Tuesday, November 30, 2010

Eat, Pray, Love - Movie Review

Every now and then a movie comes along that just wows you with how good it is. This is NOT that movie. In fact, it sort of wowed me with how horrible it is. Eat, Pray, Love is bad in many ways. The movie is just outright too long. But the acting is well done. If you watch movies just for the acting this one is good. But if you think what the movie is communicating is important, then this movie ought to make you sick. What worries me is that not everyone will see this movie for what it is . . . bad advice and a recipe for despair.

Basically the plot is this. Julia Roberts (I don't even remember the character's name) gets divorced from a marriage she was miserable in. According to the movie because she lost herself, thus, she lost her happiness. Despite a new younger boyfriend, she cannot find happiness. So she breaks up with him. That part of the movie is only about a half hour. The fast part. She then goes to Rome, India, Bali. Each city represents a part of her healing and moving on with her life. Rome is learning that ruin is an important part of change. India is about forgiving yourself. Bali is about finding your own balance, and there the new love is introduced, and we learn that sometimes losing your balance in love is part of finding your balance in life. That is a quote. The movie is not all that subtle. It hits you over the head with most of this stuff. Because this movie is meant to be preachy. Which is why it is so upsetting. I can see a lot of people leaving this movie and feeling moved or thinking it profound. It is not.

The one thing that I think the movie did show that is actually true is the destruction of sin. The divorce leaves people devastated. It was a sinful divorce. No adultery, no wife beating, nothing like that. In fact, he fights the divorce. It wrecks her, and him. You meet some others who are similarly wrecked by sin. Everything else in the movie is a horrible lie.

First, ruin is not necessarily a good thing. Sometimes ruin is just ruin. She writes a profound email in Rome about how this one site (burial site of Augustus) was ruined when Rome was sacked, and then it was all these other things, but each time it was destroyed. She found hope in it because the ruin led to adaptability and conforming. In other words the building was ruined many times, no longer used for its original purpose, and now conformed to the world around it, until the world around it would ruin it again. Really, that is not a good message. Ruin is ruin. What is needed in not to be conformed, but to be transformed by the power of Christ. That is exactly what the character in this movie needed, but the movie wanted to push a falsehood about man redeeming himself by loving himself.

Second, forgiving yourself is a joke. They constantly present it as hard work in this movie. But, in the end, she is able to forgive herself for destroying the life of her former husband. She never actually asks for his forgiveness. Never. There is no concept of actual guilt, or even the idea of harming others means dealing with others. You meet a few other souls there in India who did horrible things to other people, even their own children, but they are now trying to forgive themselves. No reconciliation, no approaching other people, no confessing sin to those who were sinned against. None of it. This is not hard work. That is taking the easy way out. And they are not forgiving themselves. Rather they are just learning how to live with their guilt. To bury the truth so they can go on. This part of the movie actually made me angry, and it was surely not meant to do that.

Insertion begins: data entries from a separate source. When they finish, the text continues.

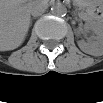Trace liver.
Listing matches in <instances>:
<instances>
[{"label":"liver","mask_w":103,"mask_h":103,"mask_svg":"<svg viewBox=\"0 0 103 103\" xmlns=\"http://www.w3.org/2000/svg\"><path fill=\"white\" fill-rule=\"evenodd\" d=\"M31 5L24 0L1 2V51L16 49L24 41L30 25Z\"/></svg>","instance_id":"liver-1"}]
</instances>
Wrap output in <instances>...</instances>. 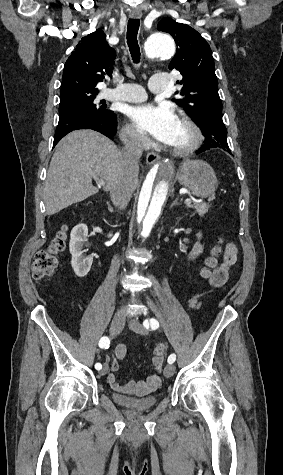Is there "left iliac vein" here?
Listing matches in <instances>:
<instances>
[{"mask_svg":"<svg viewBox=\"0 0 283 475\" xmlns=\"http://www.w3.org/2000/svg\"><path fill=\"white\" fill-rule=\"evenodd\" d=\"M129 327L135 331L136 333H139L141 335H147L148 334V331L147 329L137 320L135 319H130L129 322ZM175 372V366L174 364H168L165 368H164V376L166 378H169L171 377Z\"/></svg>","mask_w":283,"mask_h":475,"instance_id":"1","label":"left iliac vein"}]
</instances>
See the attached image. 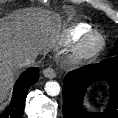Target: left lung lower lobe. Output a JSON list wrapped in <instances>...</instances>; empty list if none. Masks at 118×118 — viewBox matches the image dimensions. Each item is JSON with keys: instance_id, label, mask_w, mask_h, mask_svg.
I'll return each instance as SVG.
<instances>
[{"instance_id": "1", "label": "left lung lower lobe", "mask_w": 118, "mask_h": 118, "mask_svg": "<svg viewBox=\"0 0 118 118\" xmlns=\"http://www.w3.org/2000/svg\"><path fill=\"white\" fill-rule=\"evenodd\" d=\"M97 80L107 81L110 86V101L101 113L83 107L87 89ZM63 83L64 118H118V55L69 72Z\"/></svg>"}]
</instances>
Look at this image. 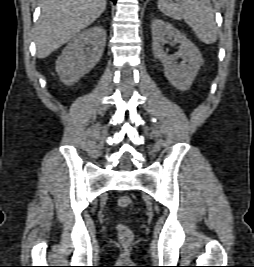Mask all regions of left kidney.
<instances>
[{"label":"left kidney","mask_w":254,"mask_h":267,"mask_svg":"<svg viewBox=\"0 0 254 267\" xmlns=\"http://www.w3.org/2000/svg\"><path fill=\"white\" fill-rule=\"evenodd\" d=\"M151 28L153 55L164 65L166 78L178 90H188L203 63L199 49L178 29L163 20H153ZM167 38L180 44L179 51L173 55H167L163 50ZM178 58L183 60V64H176Z\"/></svg>","instance_id":"obj_1"}]
</instances>
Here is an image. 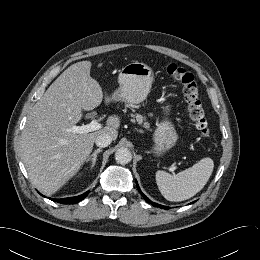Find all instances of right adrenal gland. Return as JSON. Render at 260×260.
I'll return each mask as SVG.
<instances>
[{
	"label": "right adrenal gland",
	"instance_id": "2a0ac1e0",
	"mask_svg": "<svg viewBox=\"0 0 260 260\" xmlns=\"http://www.w3.org/2000/svg\"><path fill=\"white\" fill-rule=\"evenodd\" d=\"M100 152H102V149L99 148V149L95 150L93 154H91L90 156L87 157L86 162H88L90 160L92 161L91 168L94 167L96 160H97V154Z\"/></svg>",
	"mask_w": 260,
	"mask_h": 260
}]
</instances>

Third, the balance part was equally weird. Balance was achieved by putting love of self at the center. Choosing to be happy. As one person put it in the movie, "Balance is not letting anyone else love you less than you love yourself." That is just stupidity. It is also the opposite of what Christ teaches us about the self. It is not let others love me as I love myself. No it is love your neighbor as you love yourself, which by the way comes after love the Lord your God, with all your heart, mind, soul, and strength.

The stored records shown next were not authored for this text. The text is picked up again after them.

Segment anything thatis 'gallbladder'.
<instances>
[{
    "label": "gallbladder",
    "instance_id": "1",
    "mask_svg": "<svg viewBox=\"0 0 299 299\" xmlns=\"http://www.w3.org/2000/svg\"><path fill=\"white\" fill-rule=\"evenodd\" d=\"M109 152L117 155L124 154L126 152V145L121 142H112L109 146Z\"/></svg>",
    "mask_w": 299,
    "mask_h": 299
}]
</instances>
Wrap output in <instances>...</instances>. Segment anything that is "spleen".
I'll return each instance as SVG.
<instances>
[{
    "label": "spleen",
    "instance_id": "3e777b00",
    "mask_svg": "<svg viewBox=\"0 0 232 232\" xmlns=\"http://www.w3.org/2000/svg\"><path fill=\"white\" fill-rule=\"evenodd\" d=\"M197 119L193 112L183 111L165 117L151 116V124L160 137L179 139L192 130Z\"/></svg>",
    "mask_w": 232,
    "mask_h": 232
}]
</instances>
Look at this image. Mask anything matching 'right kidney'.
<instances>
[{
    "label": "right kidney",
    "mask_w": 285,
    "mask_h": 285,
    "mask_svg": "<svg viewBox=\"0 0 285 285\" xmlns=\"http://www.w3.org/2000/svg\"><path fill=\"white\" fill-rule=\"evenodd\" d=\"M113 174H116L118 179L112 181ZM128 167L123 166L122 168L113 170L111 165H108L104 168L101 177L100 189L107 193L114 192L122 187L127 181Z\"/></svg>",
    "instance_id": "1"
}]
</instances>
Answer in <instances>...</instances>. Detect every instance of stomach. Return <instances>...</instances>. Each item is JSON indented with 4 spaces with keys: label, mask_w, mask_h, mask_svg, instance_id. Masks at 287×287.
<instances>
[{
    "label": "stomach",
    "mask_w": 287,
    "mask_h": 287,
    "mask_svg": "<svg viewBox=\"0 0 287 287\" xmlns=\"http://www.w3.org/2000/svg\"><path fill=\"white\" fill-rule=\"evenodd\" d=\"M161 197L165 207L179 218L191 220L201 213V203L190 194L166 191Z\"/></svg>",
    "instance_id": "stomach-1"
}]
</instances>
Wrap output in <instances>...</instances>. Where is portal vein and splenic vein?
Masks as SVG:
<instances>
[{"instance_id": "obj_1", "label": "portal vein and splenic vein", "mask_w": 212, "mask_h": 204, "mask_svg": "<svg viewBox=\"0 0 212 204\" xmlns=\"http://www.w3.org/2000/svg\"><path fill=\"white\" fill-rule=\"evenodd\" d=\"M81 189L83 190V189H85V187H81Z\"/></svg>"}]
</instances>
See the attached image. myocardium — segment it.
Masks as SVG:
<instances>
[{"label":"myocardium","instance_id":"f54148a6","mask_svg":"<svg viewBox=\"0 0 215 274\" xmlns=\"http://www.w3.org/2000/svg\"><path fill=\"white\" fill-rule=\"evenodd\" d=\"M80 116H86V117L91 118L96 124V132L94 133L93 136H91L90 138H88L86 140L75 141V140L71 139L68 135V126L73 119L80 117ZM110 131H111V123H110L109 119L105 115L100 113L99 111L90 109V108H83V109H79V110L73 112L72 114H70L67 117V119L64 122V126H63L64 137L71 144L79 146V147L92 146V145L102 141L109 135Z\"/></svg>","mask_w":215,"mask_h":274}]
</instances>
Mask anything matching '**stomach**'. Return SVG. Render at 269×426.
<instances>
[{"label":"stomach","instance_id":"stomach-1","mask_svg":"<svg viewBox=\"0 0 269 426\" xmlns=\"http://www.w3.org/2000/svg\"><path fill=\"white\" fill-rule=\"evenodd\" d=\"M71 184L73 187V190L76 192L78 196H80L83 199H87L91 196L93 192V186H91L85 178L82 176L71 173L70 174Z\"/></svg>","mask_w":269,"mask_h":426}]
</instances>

Anyway, I just had to write this before I could calm down from the movie. This movie is all about the philosophy in it, and thus this movie deserves a lot of scorn.


Storitz said...

Hey Lee - check out this Eat Pray Love spoof we did:

Feel free to post.

Anonymous said...

You have obviously never met someone who didn't love themselves, someone who had deep self-loathing and self-hate. I hope you never meet someone like this because I fear what you would say to them. You'd probably just kick them while they're down. Liz Gilbert refused to be a victim, and you can't blame her for finding a way out, finding hope and love again. You cannot love your neighbor as yourself if do not even love yourself. There simply IS NO LOVE to be had.